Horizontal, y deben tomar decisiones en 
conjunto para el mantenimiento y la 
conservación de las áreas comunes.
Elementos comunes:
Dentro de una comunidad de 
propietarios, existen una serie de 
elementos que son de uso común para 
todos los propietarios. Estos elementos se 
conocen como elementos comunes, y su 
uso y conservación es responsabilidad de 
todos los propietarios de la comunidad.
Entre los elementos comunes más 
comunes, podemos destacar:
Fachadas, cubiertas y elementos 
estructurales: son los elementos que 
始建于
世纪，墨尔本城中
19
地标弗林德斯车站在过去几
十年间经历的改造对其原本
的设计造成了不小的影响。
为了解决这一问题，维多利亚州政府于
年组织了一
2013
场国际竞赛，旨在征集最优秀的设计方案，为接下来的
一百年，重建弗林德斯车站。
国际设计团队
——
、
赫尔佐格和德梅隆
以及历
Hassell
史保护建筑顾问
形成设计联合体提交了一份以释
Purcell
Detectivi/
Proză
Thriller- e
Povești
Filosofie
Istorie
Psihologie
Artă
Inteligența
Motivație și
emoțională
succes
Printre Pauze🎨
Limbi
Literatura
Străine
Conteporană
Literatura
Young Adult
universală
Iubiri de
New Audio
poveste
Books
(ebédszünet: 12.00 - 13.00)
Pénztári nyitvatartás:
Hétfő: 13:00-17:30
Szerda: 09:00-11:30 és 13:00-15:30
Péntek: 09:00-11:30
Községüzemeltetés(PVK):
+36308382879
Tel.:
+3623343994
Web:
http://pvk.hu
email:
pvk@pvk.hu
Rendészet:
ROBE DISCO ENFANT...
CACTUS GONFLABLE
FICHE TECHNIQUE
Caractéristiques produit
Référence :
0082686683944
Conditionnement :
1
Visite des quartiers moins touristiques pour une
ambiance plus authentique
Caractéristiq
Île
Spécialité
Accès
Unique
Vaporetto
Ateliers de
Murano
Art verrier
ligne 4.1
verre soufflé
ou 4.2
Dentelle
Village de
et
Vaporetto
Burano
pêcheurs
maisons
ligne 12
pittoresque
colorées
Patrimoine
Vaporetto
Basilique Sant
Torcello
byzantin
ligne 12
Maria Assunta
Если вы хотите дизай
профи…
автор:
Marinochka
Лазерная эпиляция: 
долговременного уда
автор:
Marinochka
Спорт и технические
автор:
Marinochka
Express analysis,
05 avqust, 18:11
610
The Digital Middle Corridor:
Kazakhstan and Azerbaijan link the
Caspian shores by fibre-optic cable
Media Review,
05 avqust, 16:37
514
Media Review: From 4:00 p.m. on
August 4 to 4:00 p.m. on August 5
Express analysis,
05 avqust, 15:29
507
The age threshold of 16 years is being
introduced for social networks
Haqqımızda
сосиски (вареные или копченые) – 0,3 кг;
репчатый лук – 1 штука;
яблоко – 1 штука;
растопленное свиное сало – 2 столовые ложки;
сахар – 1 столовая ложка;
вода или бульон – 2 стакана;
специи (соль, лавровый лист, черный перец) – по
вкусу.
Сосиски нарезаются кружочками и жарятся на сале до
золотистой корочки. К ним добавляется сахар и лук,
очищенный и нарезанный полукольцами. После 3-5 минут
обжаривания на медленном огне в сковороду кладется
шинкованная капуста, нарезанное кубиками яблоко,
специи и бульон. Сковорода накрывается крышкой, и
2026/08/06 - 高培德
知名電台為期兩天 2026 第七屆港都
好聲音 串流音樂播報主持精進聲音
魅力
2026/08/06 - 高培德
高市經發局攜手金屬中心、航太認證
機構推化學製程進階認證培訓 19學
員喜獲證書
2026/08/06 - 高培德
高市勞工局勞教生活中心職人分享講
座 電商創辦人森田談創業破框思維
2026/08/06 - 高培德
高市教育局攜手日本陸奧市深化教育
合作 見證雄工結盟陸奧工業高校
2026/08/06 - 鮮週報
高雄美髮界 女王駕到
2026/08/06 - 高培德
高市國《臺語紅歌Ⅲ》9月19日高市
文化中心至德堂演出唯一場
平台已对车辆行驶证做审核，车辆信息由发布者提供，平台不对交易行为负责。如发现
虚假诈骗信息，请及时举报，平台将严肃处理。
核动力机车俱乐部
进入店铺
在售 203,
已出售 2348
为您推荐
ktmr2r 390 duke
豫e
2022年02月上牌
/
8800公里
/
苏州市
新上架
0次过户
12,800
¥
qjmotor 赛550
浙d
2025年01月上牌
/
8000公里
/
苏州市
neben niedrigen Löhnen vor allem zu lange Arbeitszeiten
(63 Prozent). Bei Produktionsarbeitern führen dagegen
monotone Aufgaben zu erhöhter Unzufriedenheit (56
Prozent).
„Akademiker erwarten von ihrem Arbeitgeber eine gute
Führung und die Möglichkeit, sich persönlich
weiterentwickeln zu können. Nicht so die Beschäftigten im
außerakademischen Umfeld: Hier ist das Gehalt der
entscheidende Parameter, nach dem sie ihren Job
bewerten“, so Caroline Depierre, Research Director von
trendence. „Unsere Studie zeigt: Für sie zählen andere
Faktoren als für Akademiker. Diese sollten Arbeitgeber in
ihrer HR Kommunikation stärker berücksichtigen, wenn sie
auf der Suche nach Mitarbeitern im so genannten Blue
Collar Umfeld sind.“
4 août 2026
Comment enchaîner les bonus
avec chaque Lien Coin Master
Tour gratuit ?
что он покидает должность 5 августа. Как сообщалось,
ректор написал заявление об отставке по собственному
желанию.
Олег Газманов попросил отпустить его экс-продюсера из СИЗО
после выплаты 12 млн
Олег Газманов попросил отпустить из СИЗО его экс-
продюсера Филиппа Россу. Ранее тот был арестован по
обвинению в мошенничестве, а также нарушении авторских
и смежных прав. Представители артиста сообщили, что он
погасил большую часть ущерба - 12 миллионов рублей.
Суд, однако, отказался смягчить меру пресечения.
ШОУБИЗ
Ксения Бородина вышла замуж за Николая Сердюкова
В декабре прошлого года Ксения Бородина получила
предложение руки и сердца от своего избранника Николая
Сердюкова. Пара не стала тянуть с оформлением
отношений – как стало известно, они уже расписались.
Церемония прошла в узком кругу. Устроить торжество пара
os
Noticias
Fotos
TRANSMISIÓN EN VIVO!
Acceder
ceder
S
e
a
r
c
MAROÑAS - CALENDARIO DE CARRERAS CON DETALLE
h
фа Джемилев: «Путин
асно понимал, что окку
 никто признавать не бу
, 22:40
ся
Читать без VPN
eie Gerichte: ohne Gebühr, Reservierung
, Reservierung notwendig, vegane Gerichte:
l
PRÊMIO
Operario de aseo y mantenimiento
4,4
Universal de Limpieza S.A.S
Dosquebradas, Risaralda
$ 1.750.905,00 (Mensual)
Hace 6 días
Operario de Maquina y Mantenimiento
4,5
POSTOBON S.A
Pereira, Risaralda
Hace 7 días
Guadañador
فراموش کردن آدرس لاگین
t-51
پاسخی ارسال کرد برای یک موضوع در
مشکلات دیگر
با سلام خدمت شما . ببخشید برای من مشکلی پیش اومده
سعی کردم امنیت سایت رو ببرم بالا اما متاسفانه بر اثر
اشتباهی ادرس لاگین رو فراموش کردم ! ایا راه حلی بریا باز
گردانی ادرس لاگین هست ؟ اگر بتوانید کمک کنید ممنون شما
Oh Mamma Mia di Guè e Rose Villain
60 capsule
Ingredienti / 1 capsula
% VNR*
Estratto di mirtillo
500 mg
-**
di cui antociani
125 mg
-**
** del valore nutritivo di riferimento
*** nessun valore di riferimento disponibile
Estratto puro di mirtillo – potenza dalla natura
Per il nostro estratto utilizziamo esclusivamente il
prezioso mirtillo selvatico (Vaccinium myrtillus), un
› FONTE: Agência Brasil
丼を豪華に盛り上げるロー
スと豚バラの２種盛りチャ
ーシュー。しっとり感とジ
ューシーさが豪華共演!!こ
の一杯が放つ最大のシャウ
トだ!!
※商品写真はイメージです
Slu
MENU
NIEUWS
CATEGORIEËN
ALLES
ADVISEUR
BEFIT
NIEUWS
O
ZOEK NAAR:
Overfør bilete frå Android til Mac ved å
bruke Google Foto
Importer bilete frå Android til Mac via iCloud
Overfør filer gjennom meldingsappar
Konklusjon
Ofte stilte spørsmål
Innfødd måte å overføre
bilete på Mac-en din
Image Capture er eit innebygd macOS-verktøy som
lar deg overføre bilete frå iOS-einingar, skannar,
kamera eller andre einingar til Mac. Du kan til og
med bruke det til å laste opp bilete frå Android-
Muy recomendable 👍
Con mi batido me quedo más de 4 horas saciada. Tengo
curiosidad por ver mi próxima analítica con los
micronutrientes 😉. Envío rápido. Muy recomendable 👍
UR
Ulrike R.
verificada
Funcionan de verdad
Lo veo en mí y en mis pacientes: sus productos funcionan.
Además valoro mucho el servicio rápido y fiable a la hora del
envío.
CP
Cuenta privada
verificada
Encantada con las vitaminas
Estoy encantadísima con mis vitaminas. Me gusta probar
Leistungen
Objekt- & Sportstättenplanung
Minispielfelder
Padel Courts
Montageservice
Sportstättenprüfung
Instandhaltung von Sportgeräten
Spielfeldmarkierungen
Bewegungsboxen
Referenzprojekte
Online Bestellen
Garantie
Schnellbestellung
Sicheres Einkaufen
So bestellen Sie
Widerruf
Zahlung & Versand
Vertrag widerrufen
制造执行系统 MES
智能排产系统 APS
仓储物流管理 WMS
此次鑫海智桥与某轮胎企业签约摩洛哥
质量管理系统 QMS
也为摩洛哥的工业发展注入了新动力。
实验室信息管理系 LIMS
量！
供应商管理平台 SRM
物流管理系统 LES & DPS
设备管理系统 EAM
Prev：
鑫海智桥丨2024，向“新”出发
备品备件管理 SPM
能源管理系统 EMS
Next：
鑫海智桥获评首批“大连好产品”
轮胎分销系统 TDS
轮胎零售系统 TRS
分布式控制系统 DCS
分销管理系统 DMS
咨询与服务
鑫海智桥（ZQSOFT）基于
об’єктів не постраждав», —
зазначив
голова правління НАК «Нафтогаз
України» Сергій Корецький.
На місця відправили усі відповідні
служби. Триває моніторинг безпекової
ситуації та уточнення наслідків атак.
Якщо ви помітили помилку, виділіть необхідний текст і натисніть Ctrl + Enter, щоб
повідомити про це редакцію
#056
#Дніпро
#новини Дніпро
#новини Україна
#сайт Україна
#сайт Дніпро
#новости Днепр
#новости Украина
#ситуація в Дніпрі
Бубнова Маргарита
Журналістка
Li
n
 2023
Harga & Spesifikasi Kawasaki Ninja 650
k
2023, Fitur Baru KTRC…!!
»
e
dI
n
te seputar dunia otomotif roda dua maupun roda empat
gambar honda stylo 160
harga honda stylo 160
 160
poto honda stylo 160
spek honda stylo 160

ACTIVITY: Print only what lies in the material above starting at the line with "Inteligența" and ending at the line with "Szerda: 09:00-11:30 és 13:00-15:30", every line exactly as given.

ANSWER FOR THE TASK:
Inteligența
Motivație și
emoțională
succes
Printre Pauze🎨
Limbi
Literatura
Străine
Conteporană
Literatura
Young Adult
universală
Iubiri de
New Audio
poveste
Books
(ebédszünet: 12.00 - 13.00)
Pénztári nyitvatartás:
Hétfő: 13:00-17:30
Szerda: 09:00-11:30 és 13:00-15:30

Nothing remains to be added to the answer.